- What is expected
Copy, from the data below, every line that has "Solutions" in it.

- Input
^^^^^^^^
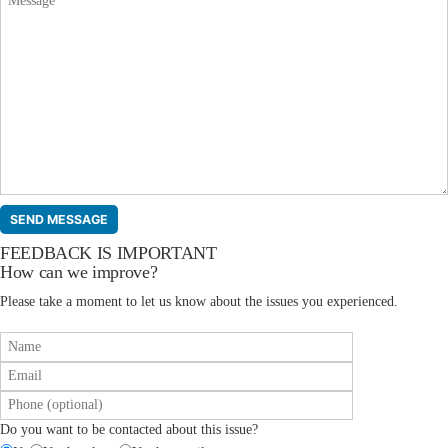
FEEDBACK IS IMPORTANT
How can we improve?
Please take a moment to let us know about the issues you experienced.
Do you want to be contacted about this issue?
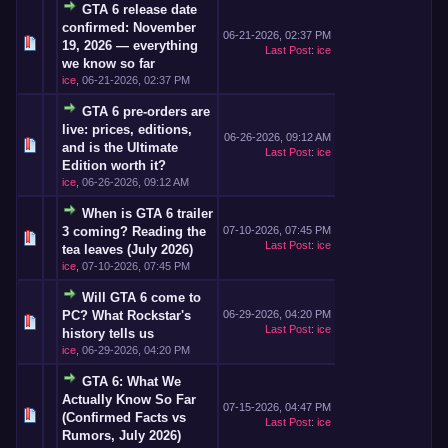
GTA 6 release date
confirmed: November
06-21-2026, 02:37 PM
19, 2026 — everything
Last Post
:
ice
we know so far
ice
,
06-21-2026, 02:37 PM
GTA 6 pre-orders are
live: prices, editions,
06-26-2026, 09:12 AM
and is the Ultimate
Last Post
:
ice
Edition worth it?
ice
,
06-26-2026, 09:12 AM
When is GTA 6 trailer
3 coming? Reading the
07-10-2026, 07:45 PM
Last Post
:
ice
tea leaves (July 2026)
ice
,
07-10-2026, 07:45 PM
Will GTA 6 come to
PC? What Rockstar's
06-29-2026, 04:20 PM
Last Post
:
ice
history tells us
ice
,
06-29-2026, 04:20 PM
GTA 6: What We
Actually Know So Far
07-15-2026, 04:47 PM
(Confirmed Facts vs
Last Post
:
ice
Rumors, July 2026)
^^^^^^^^
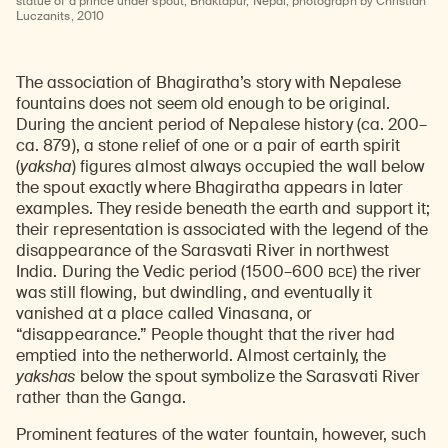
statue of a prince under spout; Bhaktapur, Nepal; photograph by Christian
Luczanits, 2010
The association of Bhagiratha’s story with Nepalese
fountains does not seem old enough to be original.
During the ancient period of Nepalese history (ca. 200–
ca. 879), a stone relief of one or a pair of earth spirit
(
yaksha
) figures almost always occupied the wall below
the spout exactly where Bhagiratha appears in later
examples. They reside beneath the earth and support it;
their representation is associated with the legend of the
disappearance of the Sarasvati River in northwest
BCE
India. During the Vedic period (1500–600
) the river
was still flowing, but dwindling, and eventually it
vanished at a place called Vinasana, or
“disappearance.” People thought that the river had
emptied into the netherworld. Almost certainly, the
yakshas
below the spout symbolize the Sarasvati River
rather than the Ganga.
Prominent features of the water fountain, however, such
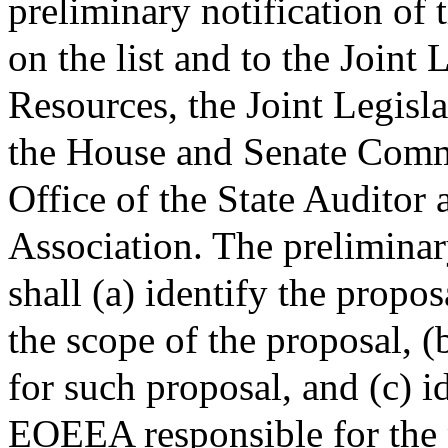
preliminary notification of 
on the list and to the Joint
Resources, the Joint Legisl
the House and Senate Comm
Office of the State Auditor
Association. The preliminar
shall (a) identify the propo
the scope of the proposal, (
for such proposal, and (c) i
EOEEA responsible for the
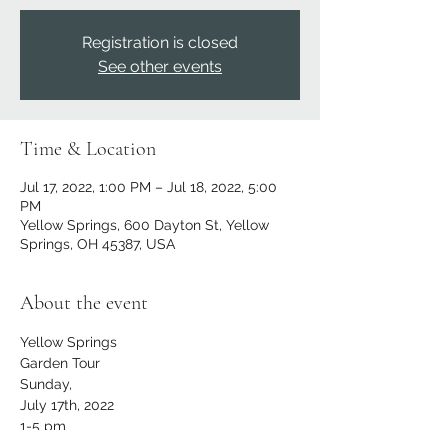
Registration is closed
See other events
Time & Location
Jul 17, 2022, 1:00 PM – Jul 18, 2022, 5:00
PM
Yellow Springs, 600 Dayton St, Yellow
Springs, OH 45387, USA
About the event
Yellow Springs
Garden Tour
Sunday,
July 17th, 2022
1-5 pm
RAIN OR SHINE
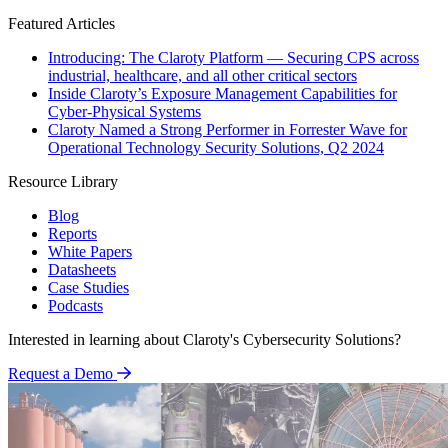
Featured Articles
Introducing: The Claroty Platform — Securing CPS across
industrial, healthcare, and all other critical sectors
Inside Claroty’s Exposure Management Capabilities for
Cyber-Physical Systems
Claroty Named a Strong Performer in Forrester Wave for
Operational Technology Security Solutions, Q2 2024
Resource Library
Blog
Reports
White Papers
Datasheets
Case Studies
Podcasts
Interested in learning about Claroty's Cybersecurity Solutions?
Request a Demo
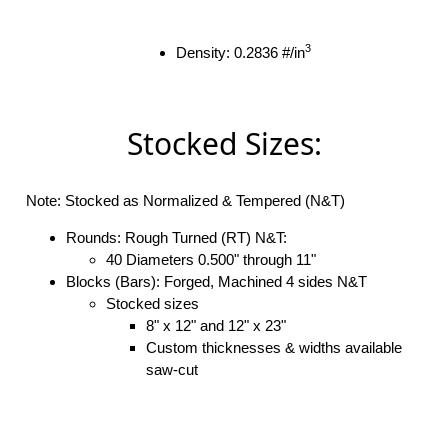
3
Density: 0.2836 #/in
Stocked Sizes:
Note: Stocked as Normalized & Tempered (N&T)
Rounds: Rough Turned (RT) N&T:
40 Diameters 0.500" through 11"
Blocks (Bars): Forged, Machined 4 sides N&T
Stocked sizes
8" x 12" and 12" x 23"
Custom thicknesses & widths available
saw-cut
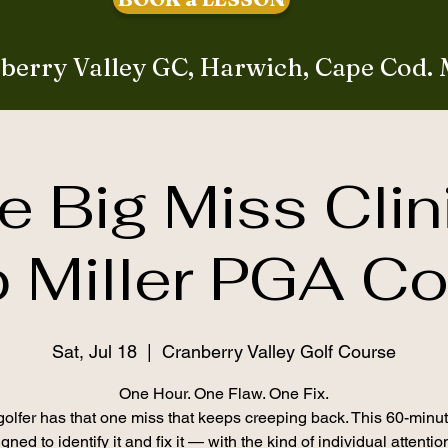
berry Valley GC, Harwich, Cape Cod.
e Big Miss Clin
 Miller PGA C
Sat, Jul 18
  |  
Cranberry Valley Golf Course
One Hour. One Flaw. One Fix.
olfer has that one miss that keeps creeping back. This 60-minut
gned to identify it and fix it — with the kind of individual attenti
^^^^^^^^
- Task answer
Operational Technology Security Solutions, Q2 2024
Interested in learning about Claroty's Cybersecurity Solutions?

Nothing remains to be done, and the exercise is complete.